The system as a whole sounds good to me. No, I will not be competing in any auto shows, but it sounds a heck of a lot better than the stock system, virtually no modifications to the car at all, and 99% of my trunk space is still available.

PIAA Replacement Headlight Bulbs

Pros: Fairly easy to replace, same wattage, brighter light, whiter light
Cons: Can’t see more any more road, same coverage area as stock bulbs
Cost: $70

I’ve always been unhappy with the headlight performance on my 1998 M roadster. The brightness of the headlights was okay but the light coverage area was terrible. BMW has apparently designed the headlights with more concern for oncoming traffic than the Z3 driver. There is a dead space (I call it the black hole) that is just left of center. The problem is that if I was driving on a road that was turning to the left (like in the picture above) the black hole ended up being RIGHT in the middle of the lane I was trying to drive in. I’ve never been comfortable driving my car at night because of this. Even after repeated attempts to adjust the aiming of the headlights I still wasn’t comfortable with the results.

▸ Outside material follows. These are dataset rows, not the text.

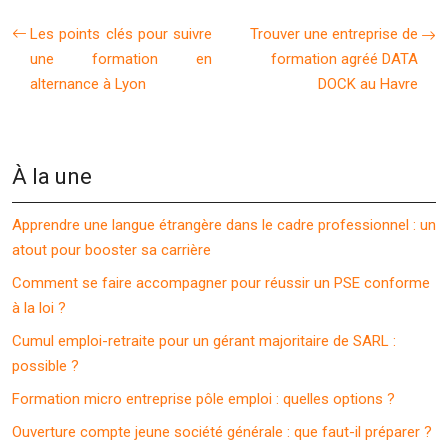
Les points clés pour suivre
Trouver une entreprise de
une formation en
formation agréé DATA
alternance à Lyon
DOCK au Havre
À la une
Apprendre une langue étrangère dans le cadre professionnel : un
atout pour booster sa carrière
Comment se faire accompagner pour réussir un PSE conforme
à la loi ?
Cumul emploi-retraite pour un gérant majoritaire de SARL :
possible ?
Formation micro entreprise pôle emploi : quelles options ?
Ouverture compte jeune société générale : que faut-il préparer ?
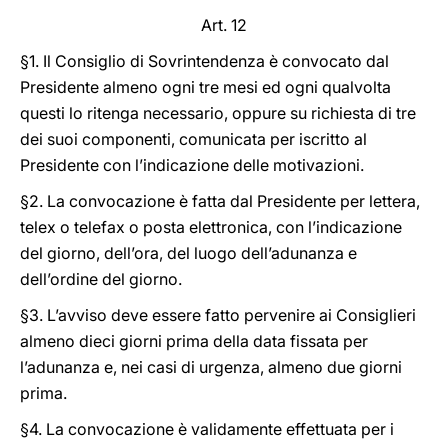
Art. 12
§1. Il Consiglio di Sovrintendenza è convocato dal
Presidente almeno ogni tre mesi ed ogni qualvolta
questi lo ritenga necessario, oppure su richiesta di tre
dei suoi componenti, comunicata per iscritto al
Presidente con l’indicazione delle motivazioni.
§2. La convocazione è fatta dal Presidente per lettera,
telex o telefax o posta elettronica, con l’indicazione
del giorno, dell’ora, del luogo dell’adunanza e
dell’ordine del giorno.
§3. L’avviso deve essere fatto pervenire ai Consiglieri
almeno dieci giorni prima della data fissata per
l’adunanza e, nei casi di urgenza, almeno due giorni
prima.
§4. La convocazione è validamente effettuata per i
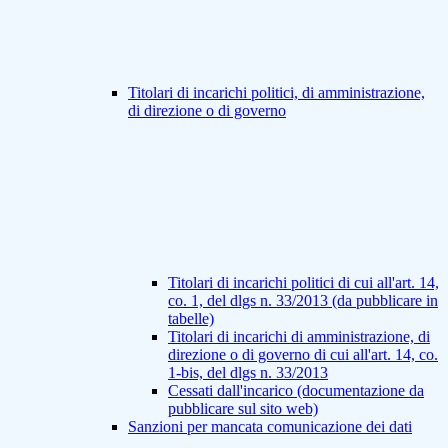
Titolari di incarichi politici, di amministrazione,
di direzione o di governo
Titolari di incarichi politici di cui all'art. 14,
co. 1, del dlgs n. 33/2013 (da pubblicare in
tabelle)
Titolari di incarichi di amministrazione, di
direzione o di governo di cui all'art. 14, co.
1-bis, del dlgs n. 33/2013
Cessati dall'incarico (documentazione da
pubblicare sul sito web)
Sanzioni per mancata comunicazione dei dati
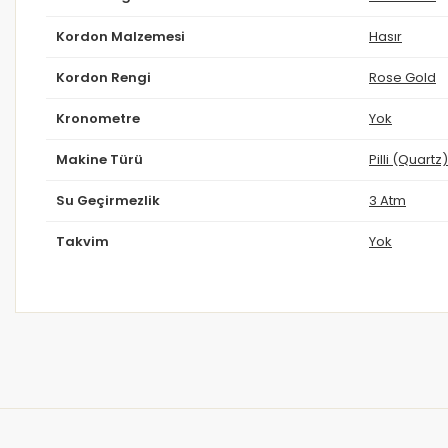
Kordon Malzemesi
Hasır
Kordon Rengi
Rose Gold
Kronometre
Yok
Makine Türü
Pilli (Quartz)
Su Geçirmezlik
3 Atm
Takvim
Yok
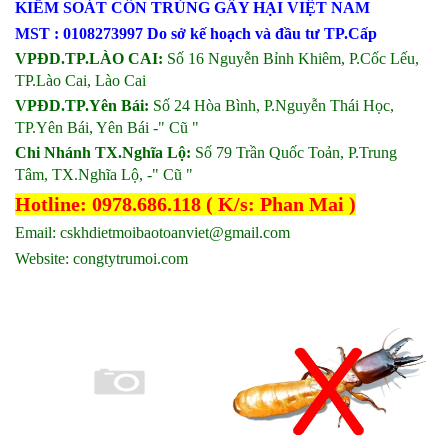
KIỂM SOÁT CÔN TRÙNG GÂY HẠI VIỆT NAM
MST : 0108273997 Do sở kế hoạch và đầu tư TP.Cấp
VPĐD.TP.LÀO CAI:
Số 16 Nguyễn Bỉnh Khiêm, P.Cốc Lếu,
TP.Lào Cai, Lào Cai
VPĐD.TP.Yên Bái:
Số 24 Hòa Bình, P.Nguyễn Thái Học,
TP.Yên Bái, Yên Bái -" Cũ "
Chi Nhánh TX.Nghĩa Lộ:
Số 79 Trần Quốc Toản, P.Trung
Tâm, TX.Nghĩa Lộ,
-"
Cũ
"
Hotline: 0978.686.118 ( K/s: Phan Mai )
Email: cskhdietmoibaotoanviet@gmail.com
Website: congtytrumoi.com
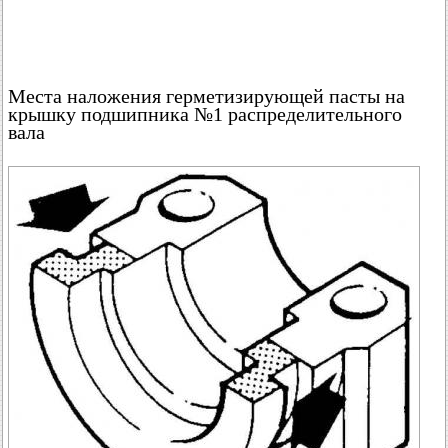
Места наложения герметизирующей пасты на
крышку подшипника №1 распределительного
вала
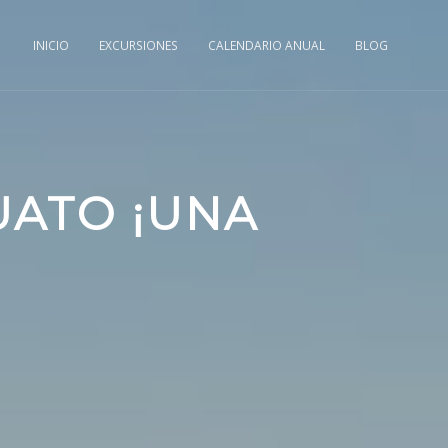
INICIO
EXCURSIONES
CALENDARIO ANUAL
BLOG
ATO ¡UNA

Not knowing what else to do, I decided to start throwing money at the problem and see if that would fix it.

PIAA makes replacement headlight bulbs (model number 9006) that are the same wattage (51 watts) as the stock Sulvania bulbs, but claim to produce brighter, whiter light without producing additional heat. The pair of bulbs cost a hefty $70 but my frustration with the stock headlights made the purchasing decision easier to swallow. I waited until after dark and then drove the roadster to a dark road so I could take before and after pictures. Replacing the bulbs wasn’t simple, but only took about 10 minutes for each side (picture to the right was taken after upgrading only the left side). It would have been a lot easier if I had tiny hands, but the PIAA instructions repeatedly warned about not letting anything touch the bulb so it was difficult to maneuver everything in the tight space. (I’m sure working on a dark road also made it more difficult but it was necessary for this article.

After getting both headlight bulbs replaced my first reaction was “Wow”. But then I took a longer look and went back to my before and after pictures to confirm my suspicions. I think everyone will agree that the PIAA bulbs are whiter and brighter, but if you look at the pictures closely you will notice that the PIAA bulbs don’t light up any additional area, which is what I really intended to do with this upgrade. So now I have brighter and whiter headlights, but my roadster really isn’t any safer to drive at night.

Mikky’s M Coupe Stereo

Mikky’s 99 M Coupe has a JL Audio 10W3 Subwoofer with a Precision Power 6600 amplifier built in on the top.

You can see the blaupunkt toronto with the remote control mounted on the steering wheel.